Readonly properties play badly with Constructor Property Promotion (CPP): doing simple processing of any argument before assigning it to a readonly property forces opting out of CPP.
This RFC proposes allowing a single reassignment of promoted readonly properties within the constructor body. This allows keeping property declarations in their compact form while still enabling validation, normalization, or conditional initialization.
PHP 8.1 introduced readonly properties, and PHP 8.0 introduced Constructor Property Promotion. While these features work well, there is a usability issue when combining them.
Consider a class that needs to normalize input values:
class Point { public function __construct( public readonly float $x = 0.0, public readonly float $y = 0.0, ) { // ERROR: Cannot modify readonly property Point::$x $this->x = abs($x); $this->y = abs($y); } }
Currently, developers must choose between:
Option 1: Abandon CPP and write verbose code:
class Point { public readonly float $x; public readonly float $y; public function __construct(float $x = 0.0, float $y = 0.0) { $this->x = abs($x); $this->y = abs($y); } }
Option 2: Use default parameter expressions (limited):
class Point { public function __construct( public readonly float $x = 0.0, public readonly float $y = 0.0, ) { // Cannot use $x in default expression for $x } }
Option 3: Use property hooks (PHP 8.4+), but these have different semantics and overhead.

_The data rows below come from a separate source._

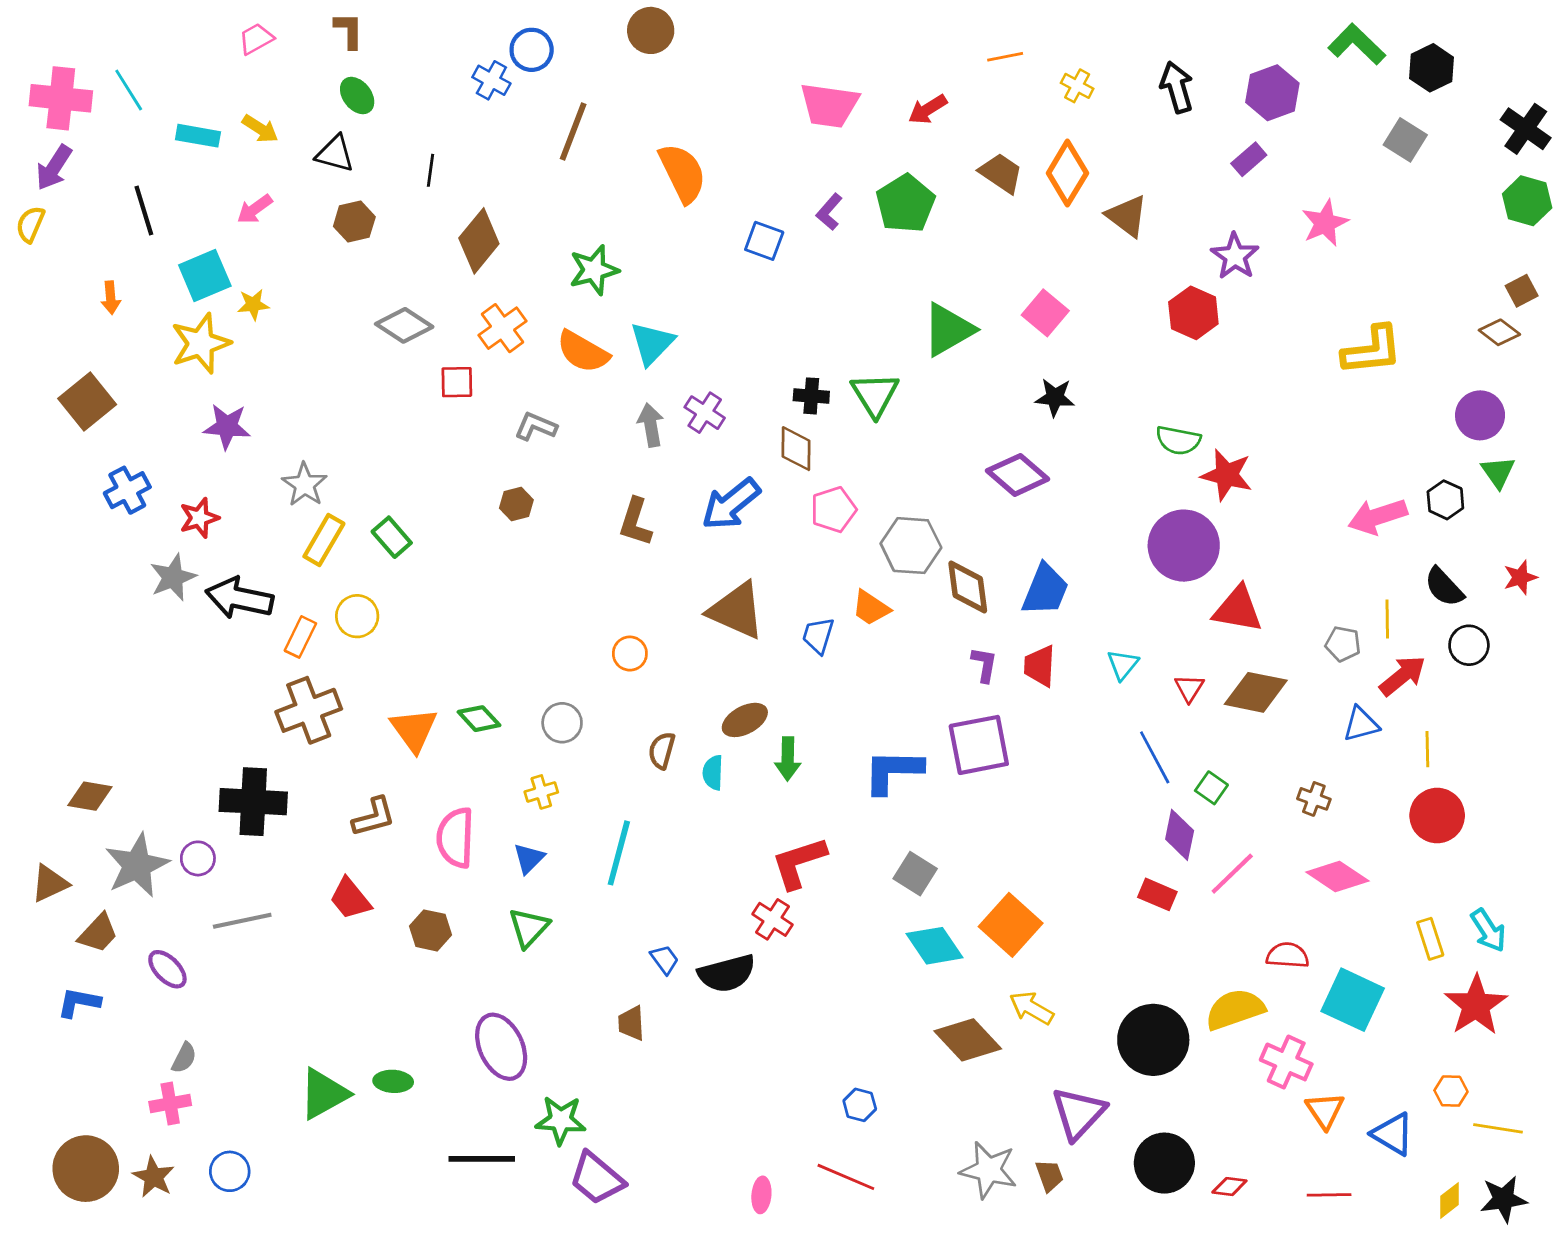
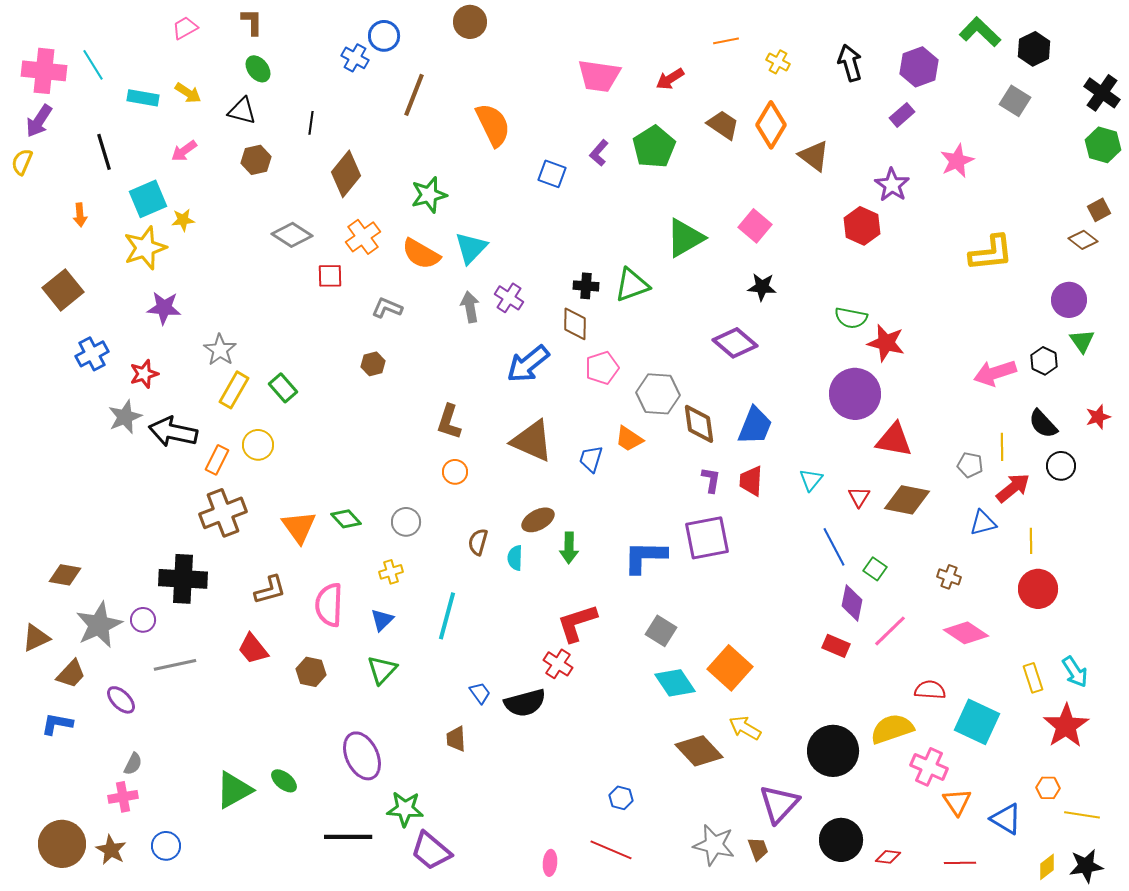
green triangle: (875, 395) -> (632, 285), turned 42
brown L-shape: (635, 522) -> (449, 422), moved
green ellipse: (393, 1081) -> (284, 781), turned 36

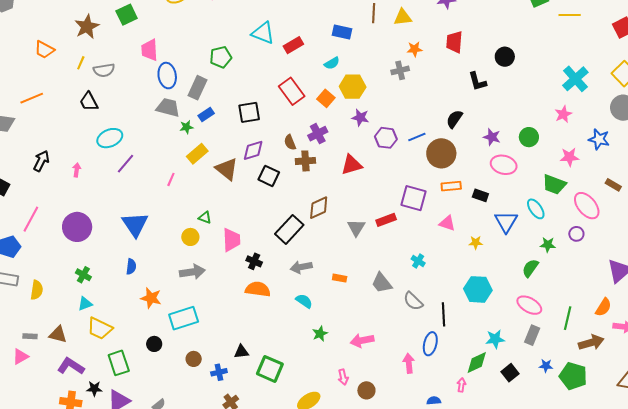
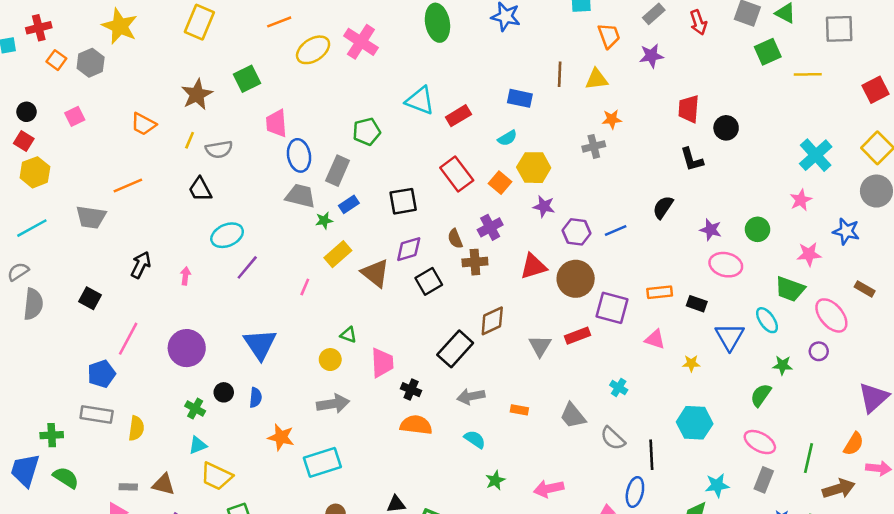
red trapezoid: (454, 42) -> (689, 109), moved
brown circle: (441, 153) -> (576, 279), moved
black square: (269, 176) -> (429, 281), turned 35
black circle: (154, 344) -> (224, 392), moved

None of these options preserve the conciseness of CPP while allowing post-initialization logic.
This RFC proposes that promoted readonly properties can be reassigned exactly once within the constructor body of the declaring class.
ZEND_ACC_PROMOTED flag)class Point { public function __construct( public readonly float $x = 0.0, public readonly float $y = 0.0, ) { // Normalize values - allowed with this RFC $this->x = abs($x); $this->y = abs($y); } } $p = new Point(-5.0, -3.0); echo $p->x; // 5.0 echo $p->y; // 3.0
class Config { public function __construct( public readonly ?string $cacheDir = null, ) { $this->cacheDir ??= sys_get_temp_dir() . '/app_cache'; } }
class User { public function __construct( public readonly string $email, ) { if (!filter_var($email, FILTER_VALIDATE_EMAIL)) { throw new InvalidArgumentException('Invalid email'); } $this->email = strtolower($email); // Normalize } }
class Example { public function __construct( public readonly string $value = 'default', ) { $this->value = 'first'; // OK $this->value = 'second'; // Error: Cannot modify readonly property } }
class Example { public function __construct( public readonly string $value = 'default', ) { $this->init(); // Reassignment inside init() will fail } private function init(): void { $this->value = 'modified'; // Error: Cannot modify readonly property } }
class Example { public readonly string $regular; public function __construct() { $this->regular = 'first'; $this->regular = 'second'; // Error: Cannot modify readonly property } }
Constructor Property Promotion creates an implicit assignment at the very beginning of the constructor, before any user code runs. This is fundamentally different from regular properties where the developer controls when the first assignment happens.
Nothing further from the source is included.